One thing worth noting: you don't control all of this spending. A patient hospitalized for a major cardiac event is going to generate significant expenditure. What you can influence is the chronic disease management, preventive care and care coordination that reduces avoidable utilization over time such as ED visits for conditions that could have been managed in-office, hospitalizations that a proactive follow-up might have prevented, and specialist referrals that weren't necessary.

Quality Score: The Gate You Have to Clear

Shared savings aren't paid out on the basis of cost performance alone. Your ACO also has to meet a quality performance threshold and the quality score in your report is what determines whether you cleared it.

CMS measures ACO quality across several domains, including preventive care delivery, management of chronic conditions like diabetes and hypertension, and patient experience. These map to specific measures like HEDIS metrics, patient survey results and claims-based quality indicators that ACOs report on annually.

In BHG's network, the average quality score across our ACOs was 85.7% in Performance Year 2024 compared to the national ACO average of 81.9%. That gap represents years of systematic attention to care gap closure, coding accuracy and quality documentation. If your quality score is below the threshold, you won't receive a shared savings distribution regardless of how your cost performance looks. 

Attribution: Who's Actually in Your Population

Your performance report will include data on your attributed patient population — the Medicare beneficiaries CMS has assigned to your ACO based on where they received most of their primary care services.

Attribution can shift year over year. Patients who see you less frequently, or who establish care with another provider, may fall out of your attributed population. Patients who are new to your practice or see you more consistently may be added.

Why does this matter? Because your benchmark is calculated based on your attributed population. A significant shift in attribution — especially if higher-cost patients leave or lower-cost patients enter — can move your benchmark and your actual expenditures in ways that affect your shared savings calculation independently of how you practice.

Understanding who is attributed to your practice, and monitoring changes over time, is one of the most practical things you can do to manage your ACO performance proactively.
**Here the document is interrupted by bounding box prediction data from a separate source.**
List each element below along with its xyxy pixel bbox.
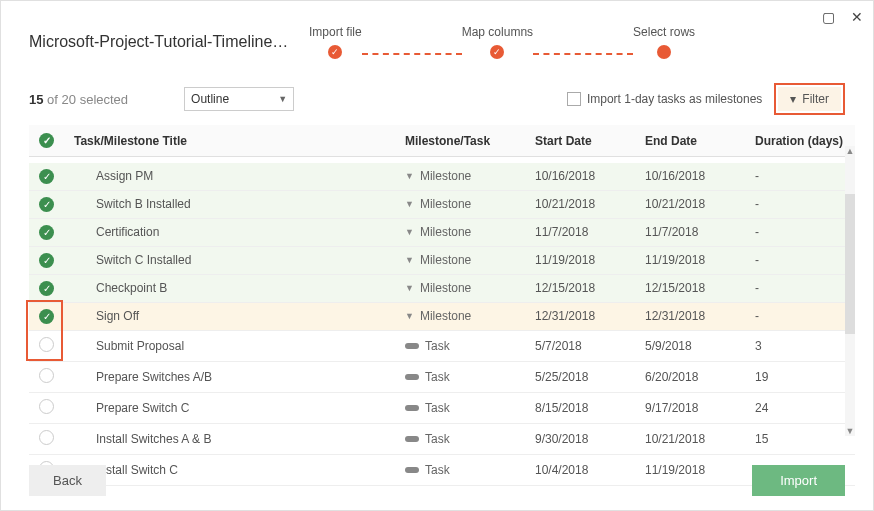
- column-end[interactable]: End Date: [635, 125, 745, 157]
- milestone-icon: Milestone: [405, 253, 515, 267]
- current-step-icon: [657, 45, 671, 59]
- unchecked-icon: [39, 430, 54, 445]
- task-icon: Task: [405, 401, 515, 415]
- row-checkbox-cell[interactable]: ✓: [29, 190, 64, 218]
- chevron-down-icon: ▼: [278, 94, 287, 104]
- check-icon: ✓: [490, 45, 504, 59]
- milestone-icon: Milestone: [405, 281, 515, 295]
- unchecked-icon: [39, 399, 54, 414]
- row-checkbox-cell[interactable]: [29, 392, 64, 423]
- filter-button[interactable]: ▾ Filter: [778, 87, 841, 111]
- row-end-date: 5/9/2018: [635, 330, 745, 361]
- column-type[interactable]: Milestone/Task: [395, 125, 525, 157]
- selection-count: 15 of 20 selected: [29, 92, 128, 107]
- row-duration: -: [745, 274, 855, 302]
- row-checkbox-cell[interactable]: ✓: [29, 246, 64, 274]
- check-icon: ✓: [39, 281, 54, 296]
- table-row[interactable]: ✓Checkpoint BMilestone12/15/201812/15/20…: [29, 274, 855, 302]
- column-start[interactable]: Start Date: [525, 125, 635, 157]
- row-end-date: 10/16/2018: [635, 163, 745, 191]
- row-checkbox-cell[interactable]: [29, 361, 64, 392]
- milestone-checkbox-label: Import 1-day tasks as milestones: [587, 92, 762, 106]
- wizard-step-label: Import file: [309, 25, 362, 39]
- row-type: Task: [395, 392, 525, 423]
- check-icon: ✓: [39, 253, 54, 268]
- scrollbar-thumb[interactable]: [845, 194, 855, 334]
- row-type: Milestone: [395, 190, 525, 218]
- vertical-scrollbar[interactable]: ▲ ▼: [845, 146, 855, 436]
- tasks-table: ✓ Task/Milestone Title Milestone/Task St…: [29, 125, 855, 486]
- row-type: Milestone: [395, 274, 525, 302]
- row-title: Sign Off: [64, 302, 395, 330]
- column-duration[interactable]: Duration (days): [745, 125, 855, 157]
- row-type: Task: [395, 361, 525, 392]
- row-end-date: 11/7/2018: [635, 218, 745, 246]
- row-title: Switch B Installed: [64, 190, 395, 218]
- row-checkbox-cell[interactable]: [29, 330, 64, 361]
- row-end-date: 10/21/2018: [635, 190, 745, 218]
- row-duration: -: [745, 190, 855, 218]
- view-mode-select[interactable]: Outline ▼: [184, 87, 294, 111]
- checkbox-icon: [567, 92, 581, 106]
- row-start-date: 10/21/2018: [525, 190, 635, 218]
- row-checkbox-cell[interactable]: ✓: [29, 218, 64, 246]
- check-icon: ✓: [328, 45, 342, 59]
- milestone-checkbox[interactable]: Import 1-day tasks as milestones: [567, 92, 762, 106]
- row-start-date: 5/7/2018: [525, 330, 635, 361]
- table-row[interactable]: ✓Assign PMMilestone10/16/201810/16/2018-: [29, 163, 855, 191]
- check-icon: ✓: [39, 197, 54, 212]
- row-start-date: 12/31/2018: [525, 302, 635, 330]
- row-title: Checkpoint B: [64, 274, 395, 302]
- table-row[interactable]: Install Switches A & BTask9/30/201810/21…: [29, 423, 855, 454]
- row-type: Milestone: [395, 218, 525, 246]
- back-button[interactable]: Back: [29, 465, 106, 496]
- wizard-steps: Import file ✓ Map columns ✓ Select rows: [309, 25, 695, 59]
- wizard-step-label: Select rows: [633, 25, 695, 39]
- column-title[interactable]: Task/Milestone Title: [64, 125, 395, 157]
- row-end-date: 10/21/2018: [635, 423, 745, 454]
- task-icon: Task: [405, 339, 515, 353]
- row-start-date: 11/7/2018: [525, 218, 635, 246]
- row-type: Milestone: [395, 246, 525, 274]
- scroll-down-icon: ▼: [845, 426, 855, 436]
- task-icon: Task: [405, 370, 515, 384]
- check-icon: ✓: [39, 309, 54, 324]
- row-type: Task: [395, 330, 525, 361]
- row-checkbox-cell[interactable]: ✓: [29, 163, 64, 191]
- row-end-date: 11/19/2018: [635, 246, 745, 274]
- milestone-icon: Milestone: [405, 225, 515, 239]
- row-end-date: 12/31/2018: [635, 302, 745, 330]
- window-title: Microsoft-Project-Tutorial-Timeline-Te..…: [29, 33, 289, 51]
- maximize-icon[interactable]: ▢: [822, 9, 835, 25]
- filter-label: Filter: [802, 92, 829, 106]
- row-duration: 15: [745, 423, 855, 454]
- row-checkbox-cell[interactable]: ✓: [29, 302, 64, 330]
- import-button[interactable]: Import: [752, 465, 845, 496]
- table-row[interactable]: Submit ProposalTask5/7/20185/9/20183: [29, 330, 855, 361]
- filter-highlight: ▾ Filter: [774, 83, 845, 115]
- close-icon[interactable]: ✕: [851, 9, 863, 25]
- table-row[interactable]: ✓CertificationMilestone11/7/201811/7/201…: [29, 218, 855, 246]
- task-icon: Task: [405, 432, 515, 446]
- wizard-step-label: Map columns: [462, 25, 533, 39]
- row-duration: 24: [745, 392, 855, 423]
- unchecked-icon: [39, 337, 54, 352]
- scroll-up-icon: ▲: [845, 146, 855, 156]
- row-start-date: 9/30/2018: [525, 423, 635, 454]
- row-type: Milestone: [395, 163, 525, 191]
- table-row[interactable]: ✓Sign OffMilestone12/31/201812/31/2018-: [29, 302, 855, 330]
- table-row[interactable]: ✓Switch B InstalledMilestone10/21/201810…: [29, 190, 855, 218]
- row-start-date: 10/16/2018: [525, 163, 635, 191]
- table-row[interactable]: Prepare Switch CTask8/15/20189/17/201824: [29, 392, 855, 423]
- check-icon: ✓: [39, 169, 54, 184]
- row-duration: 19: [745, 361, 855, 392]
- row-checkbox-cell[interactable]: [29, 423, 64, 454]
- row-title: Certification: [64, 218, 395, 246]
- row-checkbox-cell[interactable]: ✓: [29, 274, 64, 302]
- row-start-date: 8/15/2018: [525, 392, 635, 423]
- table-row[interactable]: ✓Switch C InstalledMilestone11/19/201811…: [29, 246, 855, 274]
- table-row[interactable]: Prepare Switches A/BTask5/25/20186/20/20…: [29, 361, 855, 392]
- select-all-header[interactable]: ✓: [29, 125, 64, 157]
- milestone-icon: Milestone: [405, 197, 515, 211]
- wizard-connector: [533, 53, 633, 55]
Per-Capita Cost Breakdown: Where the Spending Is

Most performance reports break down your attributed population's spending by category: inpatient, outpatient, emergency department, post-acute care and so on. This is where you can start to identify the levers.

If your inpatient spending is significantly above benchmark, that points to hospitalization patterns, which are often tied to gaps in chronic disease management or care coordination. If your ED spending is high, that may indicate patients seeking care outside your office for conditions that could be managed in a primary care setting. Post-acute spending tied to skilled nursing facilities is often a sign that discharge planning and follow-up care could be stronger.
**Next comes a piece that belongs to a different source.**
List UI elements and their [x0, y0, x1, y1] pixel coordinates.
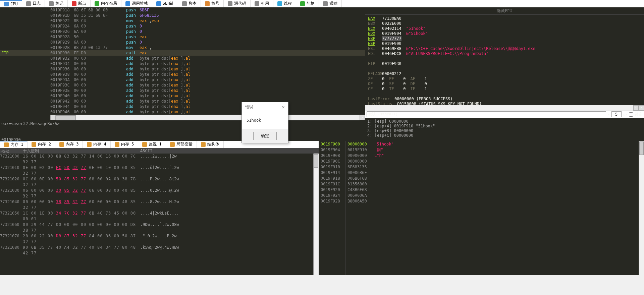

These per-capita breakdowns are the most actionable part of your report. They tell you not just how you did, but where the opportunities are in the year ahead.

The Bottom Line: Your Report Is a Planning Tool, Not Just a Scorecard

Most practices treat their ACO performance report as a look backward and ask “Did we earn shared savings or not?” The more useful way to read it is as a planning document for the next performance year and decide whether you want to stay in your current ACO or join another ACO who can help you maximize your performance.

Where did spending exceed expectations? Which quality measures are you closest to improving? How did your attributed population change, and what does that mean for your benchmark? A good ACO partner doesn't just send you the report — they sit down with you and work through what it means and what to do differently.

That's the practical difference between participating in an ACO and actually performing in one.